RISC-V has compare-and-branch instructions, and also compare
instructions slt and sltu that produce 0 or 1.

Alpha has compare instructions cmpeq cmple cmplt (slt on RISC-V)
cmpule cmpult (sltu on RISC-V) that produce 0 or 1 and branch
instructions that compare with 0.

MIPS has slt and sltu, and a compare-equal-and-branch instruction.

That's clearly basic enough to fit with RISC,
but if the carry out from an operation is what
you want to test, then awkwardness ensues.

carry = sum<operand1

That's one sltu/cmpult instruction.

However, an add with carry-in carry-out is five instructions on these architectures.

- anton
--
'Anyone trying for "industrial quality" ISA should avoid undefined behavior.'
Mitch Alsup, <c17fcd89-f024-40e7-a594-88a85ac10d20o@googlegroups.com>

--- SoupGate-Win32 v1.05
* Origin: fsxNet Usenet Gateway (21:1/5)

From MitchAlsup@21:1/5 to Quadibloc on Fri Jan 12 18:11:17 2024

Quadibloc wrote:

On Mon, 13 Nov 2023 16:10:20 +0100, Terje Mathisen wrote:

MitchAlsup wrote:

Chris M. Thomasson wrote:

Think of LL/SC... If one did not honor the reservation granule....
well... Shit.. False sharing on a reservation granule can cause live
lock and damage forward progress wrt some LL/SC setups.

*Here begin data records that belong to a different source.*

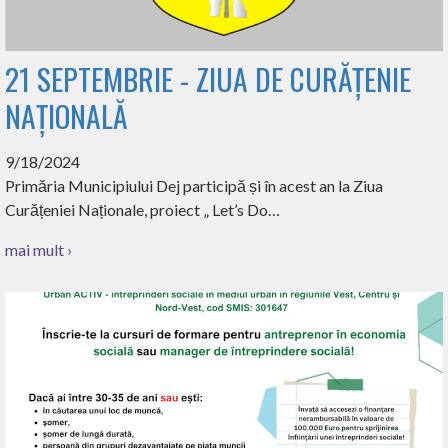
21 SEPTEMBRIE - ZIUA DE CURĂȚENIE
NAȚIONALĂ
9/18/2024
Primăria Municipiului Dej participă și în acest an la Ziua
Curățeniei Naționale, proiect „ Let’s Do…
mai mult ›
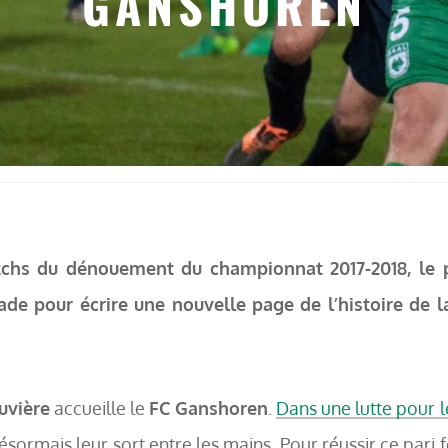
GANSHOREN
atchs du dénouement du championnat 2017-2018, le p
ade pour écrire une nouvelle page de l’histoire de 
uvière
accueille le
FC Ganshoren
.
Dans une lutte pour le
désormais leur sort entre les mains. Pour réussir ce pari 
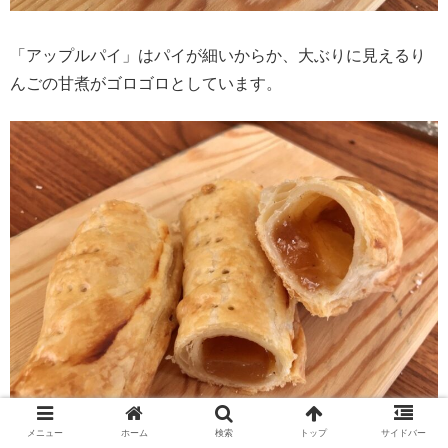
「アップルパイ」はパイが細いからか、大ぶりに見えるり
んごの甘煮がゴロゴロとしています。
メニュー
ホーム
検索
トップ
サイドバー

One should NEVER (N. E. V. E. R.) attempt ATOMIC stuff on an unaligned
container. Only aligned containers possess ATOMIC-smelling properties.

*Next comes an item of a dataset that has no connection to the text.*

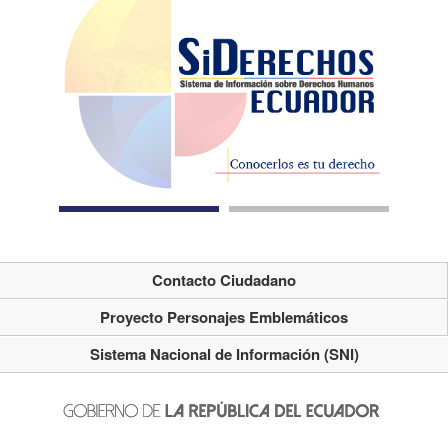
Contacto Ciudadano
Proyecto Personajes Emblemáticos
Sistema Nacional de Información (SNI)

This is so obviously correct that you should not have needed to mention
it. Hammering HW with unaligned (maybe even page-straddling) LOCKed
updates is something that should only ever be done for testing purposes.

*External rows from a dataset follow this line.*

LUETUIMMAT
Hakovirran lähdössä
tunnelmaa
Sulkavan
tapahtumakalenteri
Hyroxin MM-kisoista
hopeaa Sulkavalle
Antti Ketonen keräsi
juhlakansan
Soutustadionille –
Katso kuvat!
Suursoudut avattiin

While older machines used an "exchange" instruction for something
atomic, the IBM 360 had the "Test and Set" instruction which had a single-byte operand, to avoid the issue.

However, qualifications are needed to make the statement "obviously
correct". Basically, one should never attempt an atomic operation on
an unaligned value in memory... on a machine that does paging. Because
the unaligned value _might_ cross a page boundary.

Even crossing a line boundary exposes interested 3rd parties to inter-
mediate state. Consider a line spanning access to 0x1234567E while at
the same time there is an access to 0x12345680. The first half or the
access to 0x1234567E takes place in parallel with the access to 0x12345680
and then the second half of the access to 0x1234567E is performed. This
is not ATOMIC in any sense of the word.

Otherwise, there's no problem. And a computer certainly _could_ be
aware that precautions are needed for atomic instructions, and
proceed with their execution only after all the memory pages involved
were brought into memory, and locked there. That would still mean
the computer would be slowed unnecessarily, but error-free operation
can be guaranteed.

So if someone wanted, they could design a computer which didn't mind
atomic operations on unaligned values all that much.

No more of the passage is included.